Marco Zannaro è stato sbattuto in cella a Khartum con l’accusa di frode e costretto a dormire sul pavimento assieme ad altri detenuti in pessime condizioni igienico sanitarie da quasi due mesi. L’imprenditore veneziano di 46 anni è stato arrestato il 1° aprile e la famiglia si è mossa a tutti i livelli per tirarlo fuori e da giorni si moltiplicano gli appelli alle istituzioni italiane affinché intervengano per riportarlo in Italia. Del caso si sta occupando la Farnesina attraverso la rappresentanza diplomatica ma la vicenda sempre ancora molto lontana dalla conclusione.
Marco Zennaro arrestato in Sudan “non resisterà a lungo”
“Mio figlio si è lasciato andare, rifiuta il cibo che gli viene portato e temo veramente per la sua vita” ha raccontato il padre Cristiano che chiede di fare presto: “Il consolato italiano finora non è riuscito a risolvere la situazione, la politica italiana non può rimanere ferma perché ogni giorno che passa i pericoli aumentano non può resistere ancora a lungo“. “Sono stanco e confuso, non so neppure con certezza quel che sta accadendo. E tutto a causa di una persona con la quale non ho mai avuto alcun rapporto commerciale” ha fatto sapere Marco Zennaro attraverso chi gli ha potuto parlare.
Le accuse di frode e le richieste di soldi
Tutto ruota attorno a una grossa partita di trasformatori elettrici prodotti dall’azienda dell’imprenditore. Secondo la famiglia il cliente avrebbe fatto testare il prodotto dai tecnici dei laboratori di un’azienda locale che ne ha stabilito la non idoneità.
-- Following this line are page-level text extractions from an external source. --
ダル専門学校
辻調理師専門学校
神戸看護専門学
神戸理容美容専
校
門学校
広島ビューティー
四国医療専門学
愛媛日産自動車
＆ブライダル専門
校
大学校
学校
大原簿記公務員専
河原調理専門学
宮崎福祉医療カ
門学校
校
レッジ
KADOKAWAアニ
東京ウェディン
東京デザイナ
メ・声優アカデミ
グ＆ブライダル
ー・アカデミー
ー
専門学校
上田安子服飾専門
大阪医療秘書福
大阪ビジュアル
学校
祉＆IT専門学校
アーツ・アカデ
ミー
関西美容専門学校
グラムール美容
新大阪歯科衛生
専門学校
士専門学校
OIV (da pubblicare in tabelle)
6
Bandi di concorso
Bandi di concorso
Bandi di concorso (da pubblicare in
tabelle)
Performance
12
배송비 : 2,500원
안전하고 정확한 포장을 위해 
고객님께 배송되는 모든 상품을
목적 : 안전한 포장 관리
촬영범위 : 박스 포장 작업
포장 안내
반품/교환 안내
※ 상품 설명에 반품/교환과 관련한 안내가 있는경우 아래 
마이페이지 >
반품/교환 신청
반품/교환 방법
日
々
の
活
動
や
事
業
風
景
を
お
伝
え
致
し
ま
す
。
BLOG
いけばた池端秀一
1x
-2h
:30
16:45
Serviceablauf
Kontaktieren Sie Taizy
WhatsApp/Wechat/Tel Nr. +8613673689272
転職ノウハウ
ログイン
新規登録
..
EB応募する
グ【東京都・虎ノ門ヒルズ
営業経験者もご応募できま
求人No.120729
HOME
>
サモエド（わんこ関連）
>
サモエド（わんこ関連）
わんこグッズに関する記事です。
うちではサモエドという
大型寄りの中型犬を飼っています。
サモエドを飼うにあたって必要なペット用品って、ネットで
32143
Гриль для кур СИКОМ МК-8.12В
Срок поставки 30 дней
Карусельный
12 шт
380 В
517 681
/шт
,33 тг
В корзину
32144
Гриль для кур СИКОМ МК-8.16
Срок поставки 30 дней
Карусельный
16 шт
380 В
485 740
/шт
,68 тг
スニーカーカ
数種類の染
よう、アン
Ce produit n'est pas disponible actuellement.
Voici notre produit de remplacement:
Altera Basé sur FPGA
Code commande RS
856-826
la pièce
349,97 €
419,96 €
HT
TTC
Proprio per questo Zennaro era arrivato sul posto per chiarire la questione e si era accordato per un versamento di 400mila euro ma è stato arrestato. Secondo i familiari dietro le accuse solo l’intento di ricattarlo per spillargli altro denaro. Secondo quanto ha riferito la famiglia, sono arrivate richieste di pagamento, si parla di 700mila euro, che sono state accompagnate da riferimenti al caso di Giulio Regeni, per intimidire Zennaro.
Ambasciata e Farnesina scendo in campo
L’ambasciatore italiano in Sudan, Gianluigi Vassallo, è intervenuto ma senza poter fare molto: In una nota la Farnesina ha spiegato che “dal 1° aprile il connazionale ha ricevuto 58 visite consolari dal personale dell’ambasciata“, che gli ha fornito alimenti, indumenti, libri e altri beni. Inoltre l’ambasciata “è intervenuta ufficialmente presso le autorità del Sudan, incluso l’ufficio del primo ministro e della ministra degli Esteri, chiedendo con forza il rispetto dei diritti del connazionale in termini di condizioni sanitarie, di sicurezza e di protezione e una soluzione del caso in tempi brevi“.